Liquidações no início do ano puxam alta do comércio
Comércio varejista vende 6% a mais e acumula alta de 8,7% em 12 meses.
As vendas do comércio varejista aumentaram 6% na comparação de janeiro deste ano com o mesmo mês em 2008, segundo divulgou nesta sexta-feira, 13, o IBGE. Em 12 meses, as vendas acumularam alta de 8,7%. Após um trimestre negativo, o comércio varejista inicia 2009 com crescimento de 1,4% em janeiro, ante dezembro de 2008, na série com ajuste sazonal, informa o IBGE. O resultado surpreendeu as estimativas.
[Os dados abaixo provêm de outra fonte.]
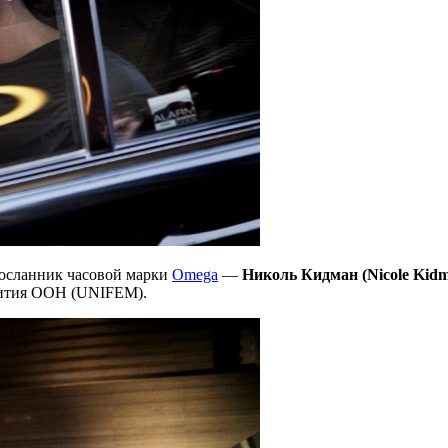
осланник часовой марки
Omega
—
Николь Кидман (Nicole Kid
звития ООН (UNIFEM).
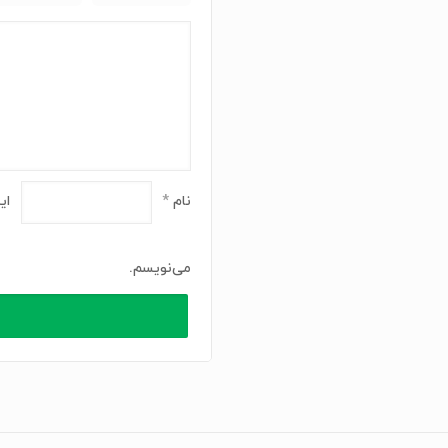
نام
*
ای
می‌نویسم.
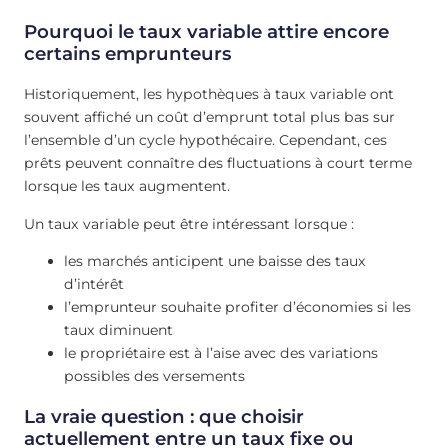
Pourquoi le taux variable attire encore
certains emprunteurs
Historiquement, les hypothèques à taux variable ont
souvent affiché un coût d’emprunt total plus bas sur
l’ensemble d’un cycle hypothécaire. Cependant, ces
prêts peuvent connaître des fluctuations à court terme
lorsque les taux augmentent.
Un taux variable peut être intéressant lorsque :
les marchés anticipent une baisse des taux
d’intérêt
l’emprunteur souhaite profiter d’économies si les
taux diminuent
le propriétaire est à l’aise avec des variations
possibles des versements
La vraie question : que choisir
actuellement entre un taux fixe ou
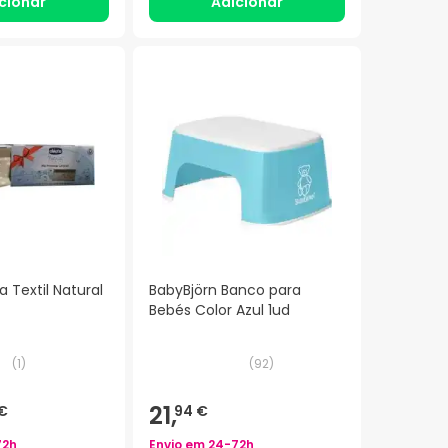
cionar
Adicionar
 Textil Natural
BabyBjörn Banco para
Bebés Color Azul 1ud
(
1
)
(
92
)
21,
 €
94 €
72h
Envio em
24-72h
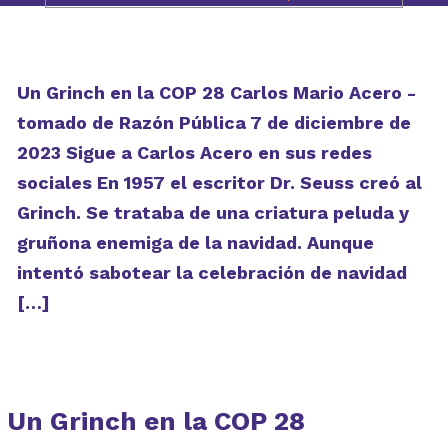
Un Grinch en la COP 28 Carlos Mario Acero -
tomado de Razón Pública 7 de diciembre de
2023 Sigue a Carlos Acero en sus redes
sociales En 1957 el escritor Dr. Seuss creó al
Grinch. Se trataba de una criatura peluda y
gruñona enemiga de la navidad. Aunque
intentó sabotear la celebración de navidad
[…]
Un Grinch en la COP 28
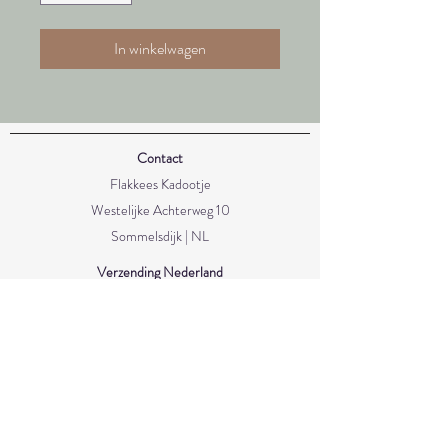
In winkelwagen
Contact
Flakkees Kadootje
Westelijke Achterweg 10
Sommelsdijk | NL
Verzending Nederland
- Brievenbus €4,15
- Pakketpost €6,95
- Met track & trace €8,90
- Gratis verzending vanaf €50
Verzending België/Duitsland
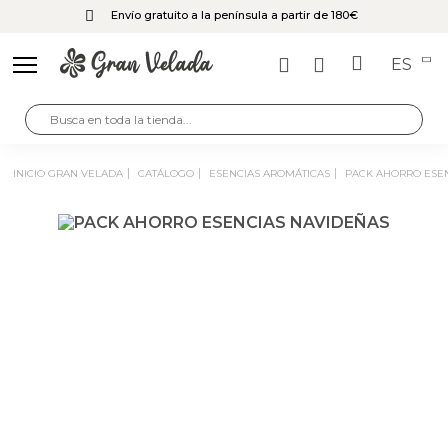
Envío gratuito a la península a partir de 180€
ES
INICIO GRAN VELADA
CATÁLOGO
ESENCIAS AROMÁTICAS
PACK AHORRO ESE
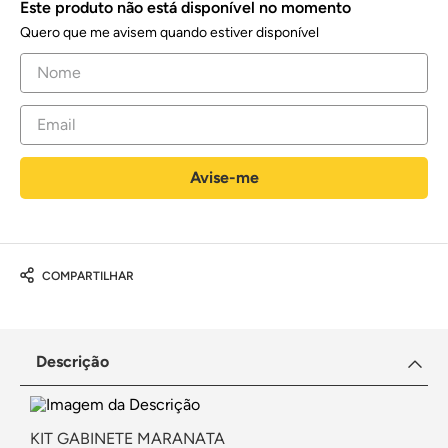
Este produto não está disponível no momento
Quero que me avisem quando estiver disponível
COMPARTILHAR
Descrição
KIT GABINETE MARANATA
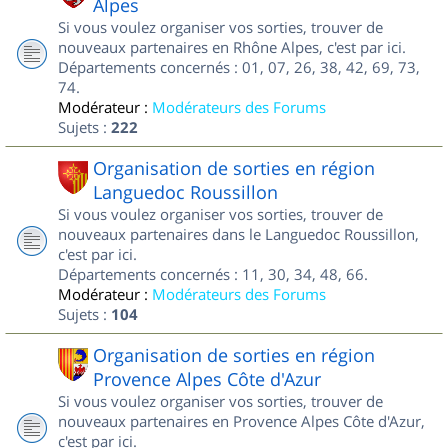
Alpes
Si vous voulez organiser vos sorties, trouver de
nouveaux partenaires en Rhône Alpes, c'est par ici.
Départements concernés : 01, 07, 26, 38, 42, 69, 73,
74.
Modérateur :
Modérateurs des Forums
Sujets :
222
Organisation de sorties en région
Languedoc Roussillon
Si vous voulez organiser vos sorties, trouver de
nouveaux partenaires dans le Languedoc Roussillon,
c'est par ici.
Départements concernés : 11, 30, 34, 48, 66.
Modérateur :
Modérateurs des Forums
Sujets :
104
Organisation de sorties en région
Provence Alpes Côte d'Azur
Si vous voulez organiser vos sorties, trouver de
nouveaux partenaires en Provence Alpes Côte d'Azur,
c'est par ici.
Segundo, analistas ouvidos pelo AE Projeções, a previsão era de queda de 1,6% a uma alta de 0,3%, com mediana de -0,11%.
O técnico da coordenação de comércio e serviços do IBGE Reinaldo Pereira avalia que a alta de 1,4% nas vendas do comércio varejista em janeiro ante dezembro de 2008 pode ser atribuída às promoções realizadas no comércio após o Natal.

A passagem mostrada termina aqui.